* What this task involves *
Would you please transcribe the records below exactly, leaving out the pictures?

[Saved data entries]
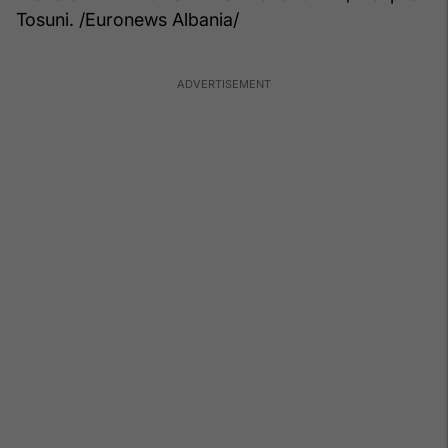
Tosuni. /Euronews Albania/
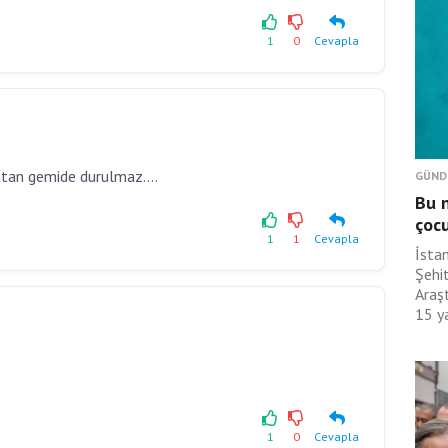
1
0
Cevapla
batan gemide durulmaz....
GÜND
Bu n
çoc
1
1
Cevapla
İsta
Şehit
Araş
15 ya
1
0
Cevapla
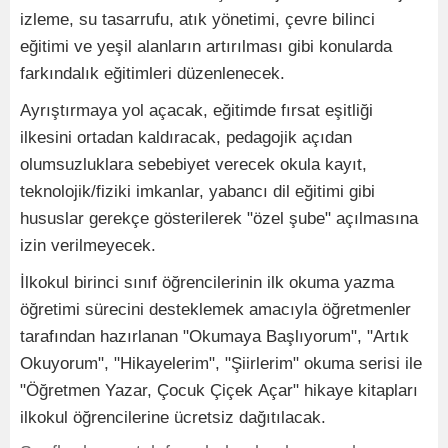
izleme, su tasarrufu, atık yönetimi, çevre bilinci
eğitimi ve yeşil alanların artırılması gibi konularda
farkındalık eğitimleri düzenlenecek.
Ayrıştırmaya yol açacak, eğitimde fırsat eşitliği
ilkesini ortadan kaldıracak, pedagojik açıdan
olumsuzluklara sebebiyet verecek okula kayıt,
teknolojik/fiziki imkanlar, yabancı dil eğitimi gibi
hususlar gerekçe gösterilerek "özel şube" açılmasına
izin verilmeyecek.
İlkokul birinci sınıf öğrencilerinin ilk okuma yazma
öğretimi sürecini desteklemek amacıyla öğretmenler
tarafından hazırlanan "Okumaya Başlıyorum", "Artık
Okuyorum", "Hikayelerim", "Şiirlerim" okuma serisi ile
"Öğretmen Yazar, Çocuk Çiçek Açar" hikaye kitapları
ilkokul öğrencilerine ücretsiz dağıtılacak.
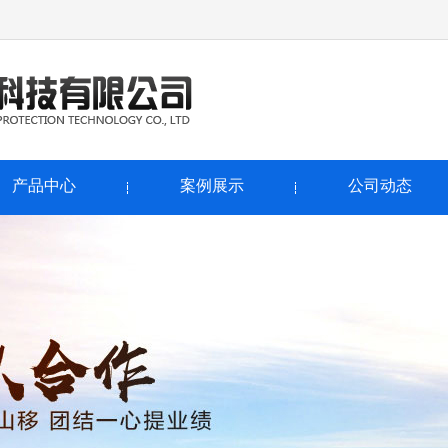
产品中心
案例展示
公司动态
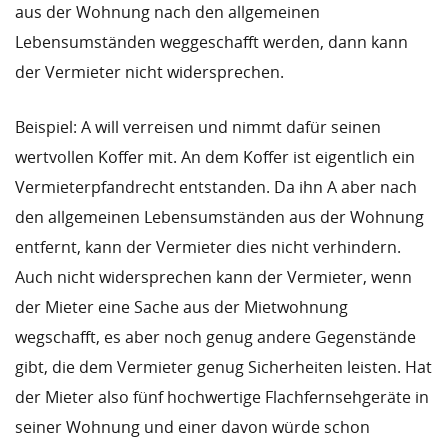
aus der Wohnung nach den allgemeinen
Lebensumständen weggeschafft werden, dann kann
der Vermieter nicht widersprechen.
Beispiel: A will verreisen und nimmt dafür seinen
wertvollen Koffer mit. An dem Koffer ist eigentlich ein
Vermieterpfandrecht entstanden. Da ihn A aber nach
den allgemeinen Lebensumständen aus der Wohnung
entfernt, kann der Vermieter dies nicht verhindern.
Auch nicht widersprechen kann der Vermieter, wenn
der Mieter eine Sache aus der Mietwohnung
wegschafft, es aber noch genug andere Gegenstände
gibt, die dem Vermieter genug Sicherheiten leisten. Hat
der Mieter also fünf hochwertige Flachfernsehgeräte in
seiner Wohnung und einer davon würde schon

* Result for this exercise *
Tosuni. /Euronews Albania/
1
0
Cevapla
batan gemide durulmaz....
GÜND
Bu n
çoc
1
1
Cevapla
İsta
Şehit
Araş
15 ya
1
0
Cevapla
izleme, su tasarrufu, atık yönetimi, çevre bilinci
eğitimi ve yeşil alanların artırılması gibi konularda
farkındalık eğitimleri düzenlenecek.
Ayrıştırmaya yol açacak, eğitimde fırsat eşitliği
ilkesini ortadan kaldıracak, pedagojik açıdan
olumsuzluklara sebebiyet verecek okula kayıt,
teknolojik/fiziki imkanlar, yabancı dil eğitimi gibi
hususlar gerekçe gösterilerek "özel şube" açılmasına
izin verilmeyecek.
İlkokul birinci sınıf öğrencilerinin ilk okuma yazma
öğretimi sürecini desteklemek amacıyla öğretmenler
tarafından hazırlanan "Okumaya Başlıyorum", "Artık
Okuyorum", "Hikayelerim", "Şiirlerim" okuma serisi ile
"Öğretmen Yazar, Çocuk Çiçek Açar" hikaye kitapları
ilkokul öğrencilerine ücretsiz dağıtılacak.
产品中心
案例展示
公司动态
aus der Wohnung nach den allgemeinen
Lebensumständen weggeschafft werden, dann kann
der Vermieter nicht widersprechen.
Beispiel: A will verreisen und nimmt dafür seinen
wertvollen Koffer mit. An dem Koffer ist eigentlich ein
Vermieterpfandrecht entstanden. Da ihn A aber nach
den allgemeinen Lebensumständen aus der Wohnung
entfernt, kann der Vermieter dies nicht verhindern.
Auch nicht widersprechen kann der Vermieter, wenn
der Mieter eine Sache aus der Mietwohnung
wegschafft, es aber noch genug andere Gegenstände
gibt, die dem Vermieter genug Sicherheiten leisten. Hat
der Mieter also fünf hochwertige Flachfernsehgeräte in
seiner Wohnung und einer davon würde schon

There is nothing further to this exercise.